◆ Exercise: Omit all pictures. Quote the lines from the one with "lie z gólu v síti Panamy" through the end of the listing below, exactly as they appear.

◆ Exercise inputs:
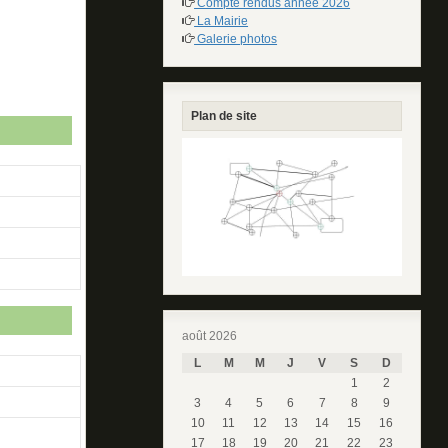
Compte rendus année 2026
La Mairie
Galerie photos
Plan de site
août 2026
L
M
M
J
V
S
D
1
2
3
4
5
6
7
8
9
10
11
12
13
14
15
16
17
18
19
20
21
22
23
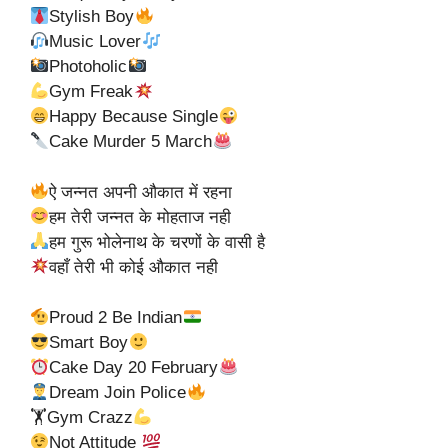
Stylish Boy
Music Lover
Photoholic
Gym Freak
Happy Because Single
Cake Murder 5 March
ऐ जन्नत अपनी औकात में रहना
हम तेरी जन्नत के मोहताज नही
हम गुरू भोलेनाथ के चरणों के वासी है
वहाँ तेरी भी कोई औकात नही
Proud 2 Be Indian
Smart Boy
Cake Day 20 February
Dream Join Police
🏋Gym Crazz
Not Attitude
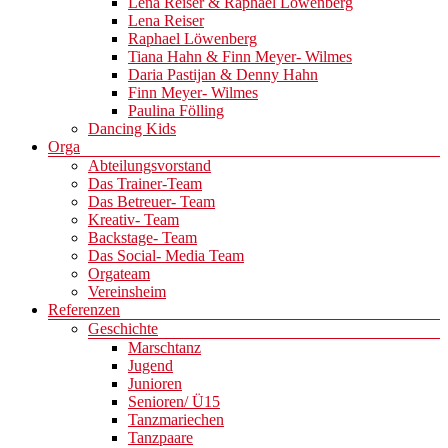
Lena Reiser & Raphael Löwenberg
Lena Reiser
Raphael Löwenberg
Tiana Hahn & Finn Meyer- Wilmes
Daria Pastijan & Denny Hahn
Finn Meyer- Wilmes
Paulina Fölling
Dancing Kids
Orga
Abteilungsvorstand
Das Trainer-Team
Das Betreuer- Team
Kreativ- Team
Backstage- Team
Das Social- Media Team
Orgateam
Vereinsheim
Referenzen
Geschichte
Marschtanz
Jugend
Junioren
Senioren/ Ü15
Tanzmariechen
Tanzpaare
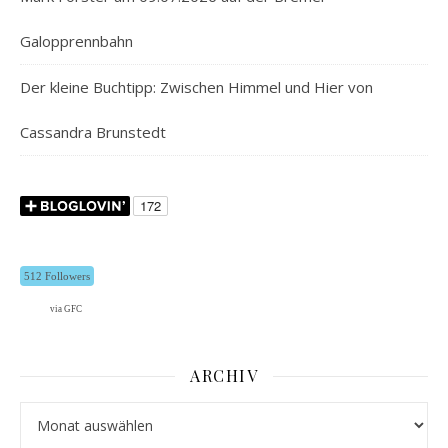
Galopprennbahn
Der kleine Buchtipp: Zwischen Himmel und Hier von
Cassandra Brunstedt
512 Followers
via GFC
ARCHIV
Archiv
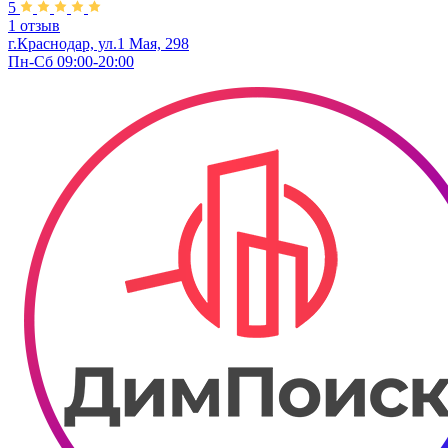
5
1 отзыв
г.Краснодар, ул.1 Мая, 298
Пн-Сб 09:00-20:00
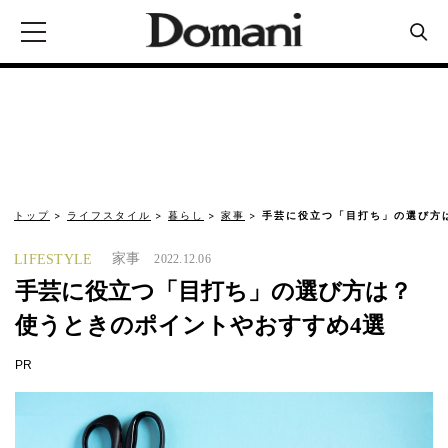
トップ
ライフスタイル
暮らし
家事
手芸に役立つ「目打ち」の選び方
家事
LIFESTYLE
2022.12.06
手芸に役立つ「目打ち」の選び方は？
使うときのポイントやおすすめ4選
PR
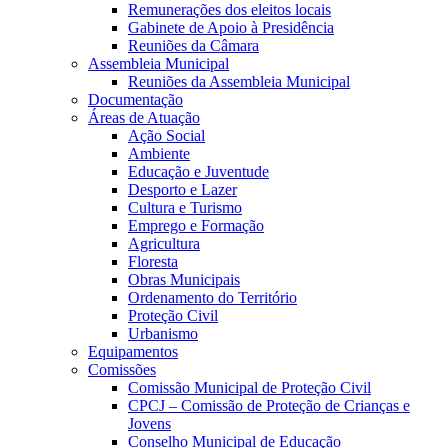
Remunerações dos eleitos locais
Gabinete de Apoio à Presidência
Reuniões da Câmara
Assembleia Municipal
Reuniões da Assembleia Municipal
Documentação
Áreas de Atuação
Ação Social
Ambiente
Educação e Juventude
Desporto e Lazer
Cultura e Turismo
Emprego e Formação
Agricultura
Floresta
Obras Municipais
Ordenamento do Território
Proteção Civil
Urbanismo
Equipamentos
Comissões
Comissão Municipal de Proteção Civil
CPCJ – Comissão de Proteção de Crianças e
Jovens
Conselho Municipal de Educação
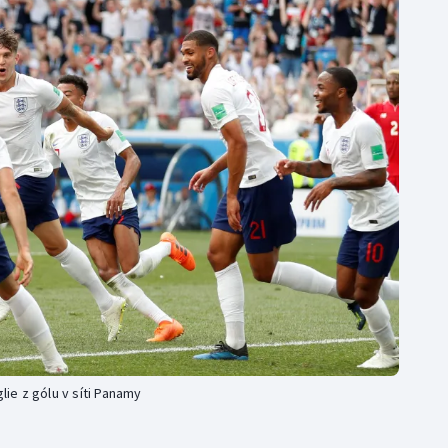
Moderní pětiboj
Triatlon
Motorsport
Veslování
Olympijské hry
Vodní slalom
Parasport
Volejbal
Plavání
Ostatní
Plážový volejbal
lie z gólu v síti Panamy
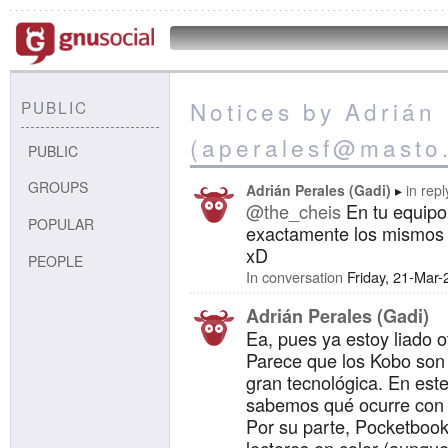
Notices by Adrián
PUBLIC
(aperalesf@masto
PUBLIC
GROUPS
Adrián Perales (Gadi)
in repl
@the_cheis
En tu equipo.
POPULAR
exactamente los mismos
xD
PEOPLE
In conversation
Friday, 21-Mar
Adrián Perales (Gadi)
Ea, pues ya estoy liado o
Parece que los Kobo son
gran tecnológica. En est
sabemos qué ocurre con 
Por su parte, Pocketbook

◆ Output of the task:
lie z gólu v síti Panamy
Notices by Adrián
PUBLIC
(aperalesf@masto
PUBLIC
GROUPS
Adrián Perales (Gadi)
in repl
@the_cheis
En tu equipo.
POPULAR
exactamente los mismos
xD
PEOPLE
In conversation
Friday, 21-Mar
Adrián Perales (Gadi)
Ea, pues ya estoy liado o
Parece que los Kobo son
gran tecnológica. En est
sabemos qué ocurre con 
Por su parte, Pocketbook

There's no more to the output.